(Stored entries)
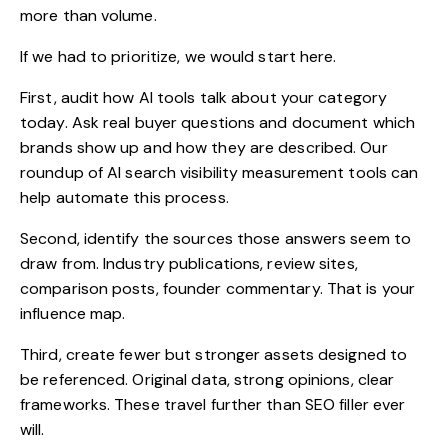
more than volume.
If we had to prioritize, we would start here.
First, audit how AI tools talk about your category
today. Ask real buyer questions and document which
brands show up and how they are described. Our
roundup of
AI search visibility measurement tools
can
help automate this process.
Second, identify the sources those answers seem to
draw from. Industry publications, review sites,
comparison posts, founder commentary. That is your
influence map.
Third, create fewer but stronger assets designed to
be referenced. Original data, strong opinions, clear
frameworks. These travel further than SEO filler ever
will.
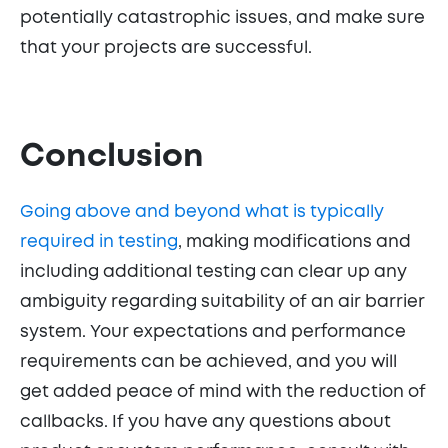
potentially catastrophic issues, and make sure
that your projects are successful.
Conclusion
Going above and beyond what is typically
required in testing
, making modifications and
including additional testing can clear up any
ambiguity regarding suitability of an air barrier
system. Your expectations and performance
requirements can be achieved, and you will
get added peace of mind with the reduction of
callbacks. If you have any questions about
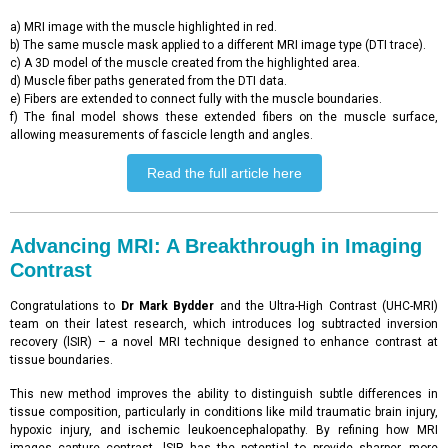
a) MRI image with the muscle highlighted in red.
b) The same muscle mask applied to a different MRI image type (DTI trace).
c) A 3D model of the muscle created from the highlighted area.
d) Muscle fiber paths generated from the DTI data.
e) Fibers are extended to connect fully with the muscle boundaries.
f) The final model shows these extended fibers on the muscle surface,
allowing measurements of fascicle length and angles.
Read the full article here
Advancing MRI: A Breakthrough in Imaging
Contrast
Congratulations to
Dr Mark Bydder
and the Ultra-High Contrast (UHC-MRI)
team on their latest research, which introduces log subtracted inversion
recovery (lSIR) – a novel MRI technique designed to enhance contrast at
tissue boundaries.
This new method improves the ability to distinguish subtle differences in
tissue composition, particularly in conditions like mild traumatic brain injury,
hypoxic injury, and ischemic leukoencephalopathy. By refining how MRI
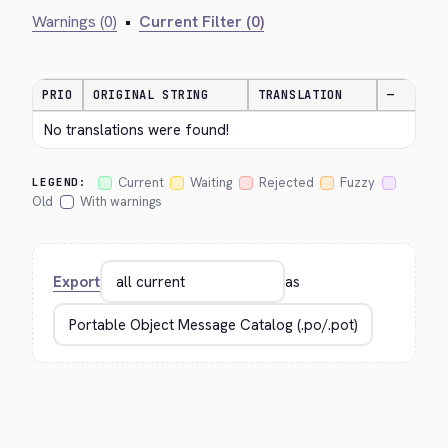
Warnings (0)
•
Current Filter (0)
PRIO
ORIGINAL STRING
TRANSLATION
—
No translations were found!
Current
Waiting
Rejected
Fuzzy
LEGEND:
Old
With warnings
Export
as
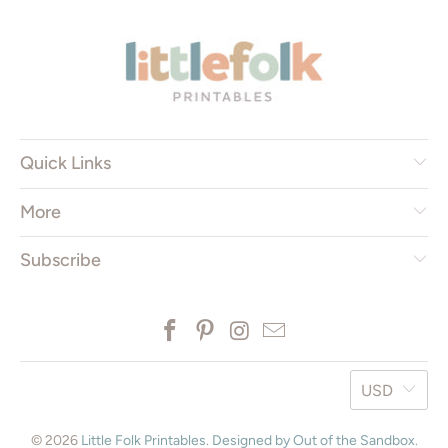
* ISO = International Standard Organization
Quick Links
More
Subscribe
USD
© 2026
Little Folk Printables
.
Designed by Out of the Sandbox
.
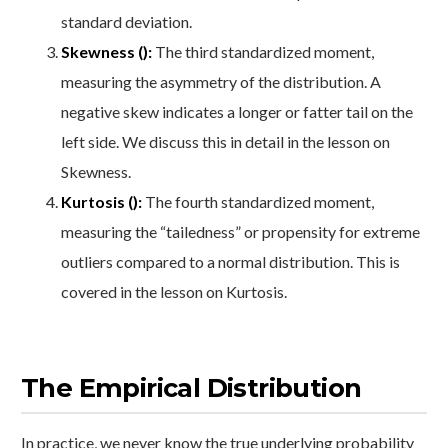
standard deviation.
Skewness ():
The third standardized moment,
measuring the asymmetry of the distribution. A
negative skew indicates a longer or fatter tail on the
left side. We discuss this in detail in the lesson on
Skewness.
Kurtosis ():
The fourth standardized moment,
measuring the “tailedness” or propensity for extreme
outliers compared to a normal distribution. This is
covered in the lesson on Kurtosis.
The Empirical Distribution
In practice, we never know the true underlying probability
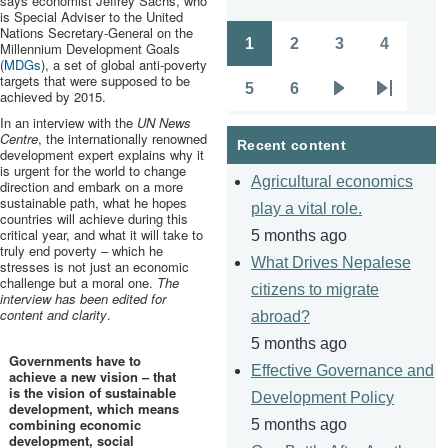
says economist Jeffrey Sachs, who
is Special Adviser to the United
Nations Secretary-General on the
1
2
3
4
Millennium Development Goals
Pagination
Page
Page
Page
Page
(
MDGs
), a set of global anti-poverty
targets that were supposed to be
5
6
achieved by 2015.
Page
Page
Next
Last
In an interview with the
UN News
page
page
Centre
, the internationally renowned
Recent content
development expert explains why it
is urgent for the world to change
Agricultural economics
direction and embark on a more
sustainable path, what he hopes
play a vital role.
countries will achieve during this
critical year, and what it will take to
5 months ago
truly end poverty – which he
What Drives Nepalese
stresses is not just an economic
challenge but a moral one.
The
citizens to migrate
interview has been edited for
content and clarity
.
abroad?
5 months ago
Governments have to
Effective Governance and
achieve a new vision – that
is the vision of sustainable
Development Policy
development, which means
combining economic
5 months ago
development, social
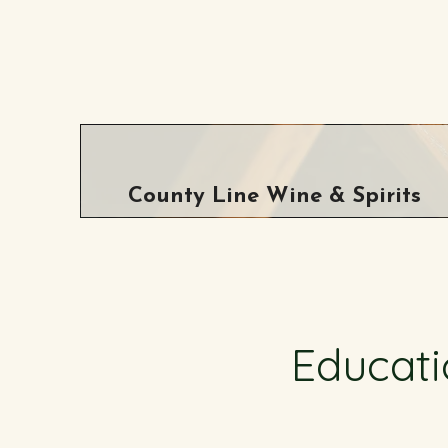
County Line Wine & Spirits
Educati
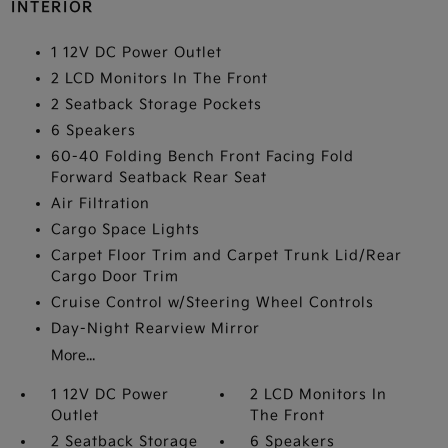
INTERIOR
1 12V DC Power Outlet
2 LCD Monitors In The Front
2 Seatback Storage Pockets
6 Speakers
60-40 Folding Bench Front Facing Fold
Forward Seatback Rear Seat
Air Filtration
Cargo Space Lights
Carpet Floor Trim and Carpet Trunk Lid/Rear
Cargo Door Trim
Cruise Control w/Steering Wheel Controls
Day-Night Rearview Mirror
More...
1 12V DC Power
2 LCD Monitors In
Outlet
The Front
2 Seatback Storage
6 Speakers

Task prompt:
Word for word, restate the lines of the data above that fall between the line holding "Advancing MRI: A Breakthrough in Imaging" and the line holding "This new method", inclusive, and no other lines.

Reply to the task:
Advancing MRI: A Breakthrough in Imaging
Contrast
Congratulations to
Dr Mark Bydder
and the Ultra-High Contrast (UHC-MRI)
team on their latest research, which introduces log subtracted inversion
recovery (lSIR) – a novel MRI technique designed to enhance contrast at
tissue boundaries.
This new method improves the ability to distinguish subtle differences in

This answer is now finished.